TASK DIRECTIONS >> If a line in the listing contains "industry", copy it out whole.

DATA EXTRACTS >>
________________

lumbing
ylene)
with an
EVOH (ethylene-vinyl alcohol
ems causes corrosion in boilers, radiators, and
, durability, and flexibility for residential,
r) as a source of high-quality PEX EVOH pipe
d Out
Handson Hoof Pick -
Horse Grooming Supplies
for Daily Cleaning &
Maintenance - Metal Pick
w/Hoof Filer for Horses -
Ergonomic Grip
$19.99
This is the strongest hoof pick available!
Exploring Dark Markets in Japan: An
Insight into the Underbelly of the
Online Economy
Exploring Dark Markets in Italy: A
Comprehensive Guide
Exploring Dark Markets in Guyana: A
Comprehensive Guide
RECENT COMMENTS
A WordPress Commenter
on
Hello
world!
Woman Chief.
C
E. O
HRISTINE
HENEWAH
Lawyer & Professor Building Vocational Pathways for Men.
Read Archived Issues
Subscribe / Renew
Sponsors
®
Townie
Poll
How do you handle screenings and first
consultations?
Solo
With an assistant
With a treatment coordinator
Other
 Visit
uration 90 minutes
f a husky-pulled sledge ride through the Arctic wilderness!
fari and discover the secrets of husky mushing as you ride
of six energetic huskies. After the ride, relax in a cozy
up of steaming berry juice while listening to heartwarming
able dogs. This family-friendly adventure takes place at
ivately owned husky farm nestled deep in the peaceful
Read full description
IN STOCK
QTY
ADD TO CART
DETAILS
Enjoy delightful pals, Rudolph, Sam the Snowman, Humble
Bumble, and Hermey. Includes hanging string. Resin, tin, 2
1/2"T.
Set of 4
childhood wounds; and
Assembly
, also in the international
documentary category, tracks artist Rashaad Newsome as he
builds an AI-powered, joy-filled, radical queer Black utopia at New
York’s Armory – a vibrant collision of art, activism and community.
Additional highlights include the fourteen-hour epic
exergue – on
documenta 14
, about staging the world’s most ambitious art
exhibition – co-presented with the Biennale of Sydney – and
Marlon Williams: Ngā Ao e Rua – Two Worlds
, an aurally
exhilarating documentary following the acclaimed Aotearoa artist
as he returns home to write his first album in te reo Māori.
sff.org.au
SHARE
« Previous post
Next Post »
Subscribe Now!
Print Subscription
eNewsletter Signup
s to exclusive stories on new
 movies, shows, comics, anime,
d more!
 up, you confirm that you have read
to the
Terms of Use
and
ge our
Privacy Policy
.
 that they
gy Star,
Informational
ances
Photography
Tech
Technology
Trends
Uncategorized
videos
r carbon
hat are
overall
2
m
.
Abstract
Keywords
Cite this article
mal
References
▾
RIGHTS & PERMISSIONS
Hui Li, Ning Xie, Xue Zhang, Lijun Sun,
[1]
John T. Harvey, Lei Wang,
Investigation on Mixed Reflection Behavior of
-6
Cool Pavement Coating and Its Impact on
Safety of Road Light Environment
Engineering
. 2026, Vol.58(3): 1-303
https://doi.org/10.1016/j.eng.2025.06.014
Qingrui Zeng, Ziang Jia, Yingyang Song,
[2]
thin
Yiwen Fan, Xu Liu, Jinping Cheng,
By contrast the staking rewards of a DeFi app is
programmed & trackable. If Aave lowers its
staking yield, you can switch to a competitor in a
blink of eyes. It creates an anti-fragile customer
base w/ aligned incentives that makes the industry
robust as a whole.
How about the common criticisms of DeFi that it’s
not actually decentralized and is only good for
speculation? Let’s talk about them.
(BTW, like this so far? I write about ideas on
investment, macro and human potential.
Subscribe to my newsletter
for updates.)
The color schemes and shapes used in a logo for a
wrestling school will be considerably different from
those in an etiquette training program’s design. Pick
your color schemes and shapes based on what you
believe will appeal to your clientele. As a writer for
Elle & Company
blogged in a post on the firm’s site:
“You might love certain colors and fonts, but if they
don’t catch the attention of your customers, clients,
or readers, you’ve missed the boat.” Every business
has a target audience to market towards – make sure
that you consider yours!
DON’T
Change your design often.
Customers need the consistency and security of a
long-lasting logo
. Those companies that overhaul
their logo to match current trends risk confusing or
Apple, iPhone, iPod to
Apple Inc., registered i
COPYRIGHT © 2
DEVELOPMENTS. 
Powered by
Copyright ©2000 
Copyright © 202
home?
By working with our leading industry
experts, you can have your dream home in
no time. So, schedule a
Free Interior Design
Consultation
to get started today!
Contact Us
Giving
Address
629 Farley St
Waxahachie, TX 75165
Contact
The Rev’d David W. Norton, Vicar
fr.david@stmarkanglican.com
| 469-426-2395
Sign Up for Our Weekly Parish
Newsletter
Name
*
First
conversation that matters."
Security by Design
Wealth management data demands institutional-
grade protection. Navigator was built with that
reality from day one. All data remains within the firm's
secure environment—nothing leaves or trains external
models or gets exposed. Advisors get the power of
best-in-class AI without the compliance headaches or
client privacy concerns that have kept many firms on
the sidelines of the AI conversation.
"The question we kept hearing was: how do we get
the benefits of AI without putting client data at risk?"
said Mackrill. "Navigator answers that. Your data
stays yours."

________________

OUTPUT BELOW >>
base w/ aligned incentives that makes the industry
By working with our leading industry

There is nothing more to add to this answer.